Figure 3 shows the $p$-$V$ diagram for an idealised diesel engine cycle - AQA - A-Level Physics - Question 3 - 2018 - Paper 6

To determine if the claim is true, we can evaluate the area enclosed in the $p$-$V$ diagram for both cycles. Each square represents 10 J; hence the total area for the original cycle can be calculated. If the new cycle gives an area that represents 130 J more than before, then this claim is valid.

The efficiency of a cycle can be calculated using the formula:

$\eta = \frac{W_{out}}{Q_{in}}$

We need to compare the efficiencies of both cycles. If the efficiency of the modified cycle exceeds the original by more than 15%, then this claim is valid.

$Q$ represents the total heat added to the system, while $\Delta U$ represents the change in internal energy of the system.

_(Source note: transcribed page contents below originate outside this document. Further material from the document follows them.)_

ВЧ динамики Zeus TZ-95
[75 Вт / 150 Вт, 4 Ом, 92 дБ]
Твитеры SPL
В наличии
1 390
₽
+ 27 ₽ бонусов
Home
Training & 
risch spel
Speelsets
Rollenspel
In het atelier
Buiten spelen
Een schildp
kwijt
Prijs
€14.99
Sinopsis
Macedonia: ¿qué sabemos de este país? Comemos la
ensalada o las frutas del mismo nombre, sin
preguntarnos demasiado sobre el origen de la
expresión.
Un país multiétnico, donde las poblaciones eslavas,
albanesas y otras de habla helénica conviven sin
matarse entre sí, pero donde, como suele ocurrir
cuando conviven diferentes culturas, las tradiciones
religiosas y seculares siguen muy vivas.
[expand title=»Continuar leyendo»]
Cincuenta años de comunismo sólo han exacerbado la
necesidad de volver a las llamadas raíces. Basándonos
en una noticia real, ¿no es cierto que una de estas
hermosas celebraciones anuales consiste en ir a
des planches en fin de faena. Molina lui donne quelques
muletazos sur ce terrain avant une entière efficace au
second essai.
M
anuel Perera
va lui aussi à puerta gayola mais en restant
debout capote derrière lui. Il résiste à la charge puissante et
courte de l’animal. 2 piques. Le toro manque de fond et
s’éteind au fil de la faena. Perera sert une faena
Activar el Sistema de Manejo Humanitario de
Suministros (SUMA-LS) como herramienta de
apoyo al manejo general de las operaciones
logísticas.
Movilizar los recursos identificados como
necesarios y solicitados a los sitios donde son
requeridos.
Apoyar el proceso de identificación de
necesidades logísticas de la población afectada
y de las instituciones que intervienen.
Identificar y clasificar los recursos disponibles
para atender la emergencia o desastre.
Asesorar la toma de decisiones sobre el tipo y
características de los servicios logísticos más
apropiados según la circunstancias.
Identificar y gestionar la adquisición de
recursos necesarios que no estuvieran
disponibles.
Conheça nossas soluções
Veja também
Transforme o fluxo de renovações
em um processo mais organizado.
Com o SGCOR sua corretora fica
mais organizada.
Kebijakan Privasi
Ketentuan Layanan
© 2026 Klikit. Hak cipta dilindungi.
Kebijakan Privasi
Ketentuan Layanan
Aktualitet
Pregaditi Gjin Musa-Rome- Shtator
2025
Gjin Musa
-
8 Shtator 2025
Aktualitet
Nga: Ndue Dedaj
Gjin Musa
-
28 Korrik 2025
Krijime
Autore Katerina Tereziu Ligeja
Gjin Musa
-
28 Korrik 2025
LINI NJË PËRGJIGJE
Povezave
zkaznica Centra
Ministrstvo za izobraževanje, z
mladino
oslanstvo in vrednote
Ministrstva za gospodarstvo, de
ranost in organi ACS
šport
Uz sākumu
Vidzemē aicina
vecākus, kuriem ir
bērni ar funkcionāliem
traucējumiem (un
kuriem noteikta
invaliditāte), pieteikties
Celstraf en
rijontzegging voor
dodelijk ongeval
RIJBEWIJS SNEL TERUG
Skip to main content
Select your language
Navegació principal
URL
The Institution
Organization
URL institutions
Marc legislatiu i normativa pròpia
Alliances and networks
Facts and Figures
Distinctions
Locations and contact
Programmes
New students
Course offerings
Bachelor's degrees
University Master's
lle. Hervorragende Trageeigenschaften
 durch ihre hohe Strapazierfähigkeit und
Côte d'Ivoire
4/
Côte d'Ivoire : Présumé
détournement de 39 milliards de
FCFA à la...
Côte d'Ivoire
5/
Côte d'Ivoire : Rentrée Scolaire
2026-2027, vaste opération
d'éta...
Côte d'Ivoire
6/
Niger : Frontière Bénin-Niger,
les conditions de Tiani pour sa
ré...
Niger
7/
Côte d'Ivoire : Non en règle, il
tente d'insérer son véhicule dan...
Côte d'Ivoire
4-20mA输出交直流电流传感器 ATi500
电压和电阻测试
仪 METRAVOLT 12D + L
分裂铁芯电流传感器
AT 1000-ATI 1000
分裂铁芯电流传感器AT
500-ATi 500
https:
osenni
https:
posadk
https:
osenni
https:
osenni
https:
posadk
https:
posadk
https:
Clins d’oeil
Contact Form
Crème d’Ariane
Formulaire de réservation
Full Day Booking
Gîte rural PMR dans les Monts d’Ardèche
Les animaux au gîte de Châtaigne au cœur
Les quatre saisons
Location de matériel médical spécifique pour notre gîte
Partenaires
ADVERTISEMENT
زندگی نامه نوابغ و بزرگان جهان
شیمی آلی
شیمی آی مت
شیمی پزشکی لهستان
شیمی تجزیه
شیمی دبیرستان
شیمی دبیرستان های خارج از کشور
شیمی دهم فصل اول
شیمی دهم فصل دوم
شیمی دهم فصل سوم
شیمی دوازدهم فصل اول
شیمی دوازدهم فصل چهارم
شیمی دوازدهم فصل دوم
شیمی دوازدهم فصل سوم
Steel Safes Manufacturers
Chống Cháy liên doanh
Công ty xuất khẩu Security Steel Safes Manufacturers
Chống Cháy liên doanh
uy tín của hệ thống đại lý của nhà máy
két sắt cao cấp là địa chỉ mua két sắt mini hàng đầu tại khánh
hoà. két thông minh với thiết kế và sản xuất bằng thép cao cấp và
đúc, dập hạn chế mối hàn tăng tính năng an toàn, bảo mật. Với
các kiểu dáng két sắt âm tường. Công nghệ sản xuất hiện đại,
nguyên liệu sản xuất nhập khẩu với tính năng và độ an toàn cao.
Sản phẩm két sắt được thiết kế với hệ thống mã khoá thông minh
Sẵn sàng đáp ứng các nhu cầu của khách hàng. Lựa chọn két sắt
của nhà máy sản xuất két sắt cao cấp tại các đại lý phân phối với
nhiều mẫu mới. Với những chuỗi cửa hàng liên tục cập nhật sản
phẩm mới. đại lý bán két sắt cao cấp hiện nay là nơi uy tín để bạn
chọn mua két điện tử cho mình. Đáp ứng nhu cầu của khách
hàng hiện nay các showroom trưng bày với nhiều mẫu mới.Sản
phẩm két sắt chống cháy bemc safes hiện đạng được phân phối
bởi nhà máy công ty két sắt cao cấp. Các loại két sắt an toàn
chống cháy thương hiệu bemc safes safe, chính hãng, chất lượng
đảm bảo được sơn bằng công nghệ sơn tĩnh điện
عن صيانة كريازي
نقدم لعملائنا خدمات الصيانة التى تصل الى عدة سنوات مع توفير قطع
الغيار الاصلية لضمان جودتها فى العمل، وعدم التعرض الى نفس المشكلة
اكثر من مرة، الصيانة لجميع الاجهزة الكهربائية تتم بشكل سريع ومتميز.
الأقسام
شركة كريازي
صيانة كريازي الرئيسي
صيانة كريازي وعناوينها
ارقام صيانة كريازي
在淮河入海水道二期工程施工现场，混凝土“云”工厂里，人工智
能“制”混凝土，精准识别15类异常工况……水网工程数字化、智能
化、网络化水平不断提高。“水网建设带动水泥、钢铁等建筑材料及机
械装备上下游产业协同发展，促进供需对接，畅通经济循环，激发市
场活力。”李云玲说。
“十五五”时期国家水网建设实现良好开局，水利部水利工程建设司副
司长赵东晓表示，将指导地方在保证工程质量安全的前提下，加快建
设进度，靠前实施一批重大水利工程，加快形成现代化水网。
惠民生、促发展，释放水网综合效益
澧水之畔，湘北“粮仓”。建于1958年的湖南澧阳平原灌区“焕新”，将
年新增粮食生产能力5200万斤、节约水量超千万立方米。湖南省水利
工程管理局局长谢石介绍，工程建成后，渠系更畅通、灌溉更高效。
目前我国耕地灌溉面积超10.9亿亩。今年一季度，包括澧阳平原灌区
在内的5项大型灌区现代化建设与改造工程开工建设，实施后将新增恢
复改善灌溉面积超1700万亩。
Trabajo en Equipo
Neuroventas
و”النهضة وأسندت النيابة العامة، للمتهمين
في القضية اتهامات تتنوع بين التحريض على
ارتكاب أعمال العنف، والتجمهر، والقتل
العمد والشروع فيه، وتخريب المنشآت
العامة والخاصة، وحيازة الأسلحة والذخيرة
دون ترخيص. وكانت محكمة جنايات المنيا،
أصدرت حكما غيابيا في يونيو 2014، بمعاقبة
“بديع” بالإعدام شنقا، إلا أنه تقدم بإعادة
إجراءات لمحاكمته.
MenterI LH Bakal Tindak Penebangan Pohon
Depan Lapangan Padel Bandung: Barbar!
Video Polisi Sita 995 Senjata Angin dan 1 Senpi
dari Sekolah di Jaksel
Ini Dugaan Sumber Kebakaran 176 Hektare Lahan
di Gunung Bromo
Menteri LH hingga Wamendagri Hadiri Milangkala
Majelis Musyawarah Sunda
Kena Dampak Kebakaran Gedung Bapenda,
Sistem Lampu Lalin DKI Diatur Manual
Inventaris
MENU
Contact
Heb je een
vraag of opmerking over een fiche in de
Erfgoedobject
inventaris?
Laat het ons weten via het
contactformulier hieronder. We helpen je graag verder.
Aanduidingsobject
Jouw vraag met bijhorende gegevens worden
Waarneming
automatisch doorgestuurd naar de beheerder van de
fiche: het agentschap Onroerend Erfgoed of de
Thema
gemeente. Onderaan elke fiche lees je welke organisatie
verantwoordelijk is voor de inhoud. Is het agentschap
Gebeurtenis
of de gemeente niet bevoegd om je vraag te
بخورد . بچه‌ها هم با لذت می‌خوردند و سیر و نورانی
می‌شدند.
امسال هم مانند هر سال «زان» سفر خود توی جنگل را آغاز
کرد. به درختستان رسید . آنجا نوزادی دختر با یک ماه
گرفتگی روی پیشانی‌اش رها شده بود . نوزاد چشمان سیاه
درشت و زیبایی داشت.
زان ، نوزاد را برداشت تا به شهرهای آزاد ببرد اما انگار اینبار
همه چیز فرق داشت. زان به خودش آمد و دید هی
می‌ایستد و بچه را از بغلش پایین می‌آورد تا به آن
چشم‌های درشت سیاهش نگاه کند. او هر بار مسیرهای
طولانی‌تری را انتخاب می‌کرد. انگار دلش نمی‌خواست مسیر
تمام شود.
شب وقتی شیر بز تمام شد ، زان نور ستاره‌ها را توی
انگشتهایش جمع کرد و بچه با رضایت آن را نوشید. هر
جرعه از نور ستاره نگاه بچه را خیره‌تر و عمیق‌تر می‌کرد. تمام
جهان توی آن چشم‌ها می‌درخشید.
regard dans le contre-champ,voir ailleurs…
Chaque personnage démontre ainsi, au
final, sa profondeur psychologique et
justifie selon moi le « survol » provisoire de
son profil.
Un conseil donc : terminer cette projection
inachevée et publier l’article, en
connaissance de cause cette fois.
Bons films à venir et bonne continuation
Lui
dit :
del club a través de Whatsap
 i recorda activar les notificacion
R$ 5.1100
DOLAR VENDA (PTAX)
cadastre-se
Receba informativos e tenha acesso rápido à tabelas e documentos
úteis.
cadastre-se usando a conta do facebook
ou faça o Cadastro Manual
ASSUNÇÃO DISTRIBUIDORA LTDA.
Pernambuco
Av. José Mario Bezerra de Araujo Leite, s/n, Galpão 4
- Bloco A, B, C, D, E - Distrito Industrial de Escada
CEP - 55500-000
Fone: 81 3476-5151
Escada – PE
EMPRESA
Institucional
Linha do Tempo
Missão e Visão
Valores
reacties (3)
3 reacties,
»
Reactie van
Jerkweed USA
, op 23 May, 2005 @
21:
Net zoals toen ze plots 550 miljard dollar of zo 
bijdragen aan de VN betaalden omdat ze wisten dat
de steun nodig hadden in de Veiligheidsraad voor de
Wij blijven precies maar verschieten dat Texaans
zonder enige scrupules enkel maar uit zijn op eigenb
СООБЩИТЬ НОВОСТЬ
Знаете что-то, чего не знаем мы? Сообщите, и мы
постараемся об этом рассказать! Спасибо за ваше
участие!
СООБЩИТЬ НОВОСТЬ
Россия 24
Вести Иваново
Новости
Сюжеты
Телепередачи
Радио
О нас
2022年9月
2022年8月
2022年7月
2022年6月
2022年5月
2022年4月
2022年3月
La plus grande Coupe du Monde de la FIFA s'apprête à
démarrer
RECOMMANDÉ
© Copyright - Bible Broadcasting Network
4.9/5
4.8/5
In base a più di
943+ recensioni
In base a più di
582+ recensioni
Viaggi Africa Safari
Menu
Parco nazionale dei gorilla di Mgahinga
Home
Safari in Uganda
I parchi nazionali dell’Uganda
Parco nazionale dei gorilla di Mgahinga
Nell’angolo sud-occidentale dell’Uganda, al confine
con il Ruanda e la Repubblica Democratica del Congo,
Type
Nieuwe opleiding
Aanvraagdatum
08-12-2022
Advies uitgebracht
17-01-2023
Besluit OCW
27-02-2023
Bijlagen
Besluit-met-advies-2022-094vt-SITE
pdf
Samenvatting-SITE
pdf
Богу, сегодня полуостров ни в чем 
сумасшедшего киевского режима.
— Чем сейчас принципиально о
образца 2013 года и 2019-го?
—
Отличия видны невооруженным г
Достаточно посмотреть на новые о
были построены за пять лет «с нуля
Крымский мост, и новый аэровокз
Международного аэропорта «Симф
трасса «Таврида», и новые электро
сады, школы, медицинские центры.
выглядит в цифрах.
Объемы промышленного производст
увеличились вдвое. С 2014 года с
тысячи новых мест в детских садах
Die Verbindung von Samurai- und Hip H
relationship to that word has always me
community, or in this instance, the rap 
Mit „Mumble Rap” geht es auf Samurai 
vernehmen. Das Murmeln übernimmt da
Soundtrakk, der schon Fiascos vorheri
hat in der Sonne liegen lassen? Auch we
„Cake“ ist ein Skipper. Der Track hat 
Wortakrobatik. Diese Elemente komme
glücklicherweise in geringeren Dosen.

In this context, $Q$ indicates the energy input, and $\Delta U$ illustrates how much of that energy has contributed to changing the internal energy.

Given that $\Delta U = -374 J$ for the air in process 5 → 1, we can use the first law of thermodynamics:

$Q = \Delta U + W$

Assuming $W$ is zero since it occurs at constant pressure, we have:

$Q = -374 J$

Thus, the energy that must be removed by cooling process 5 → 1 is 374 J.

To find the maximum temperature, we can use the ideal gas equation:

$PV = nRT$

At the maximum pressure and volume points in the cycle, we can plug in values for $P$, $V$, and $n$ (the number of moles). Given that 0.060 mol of air is taken through the cycle might require measurements from the $p$–$V$ diagram to find corresponding values for temperature calculation.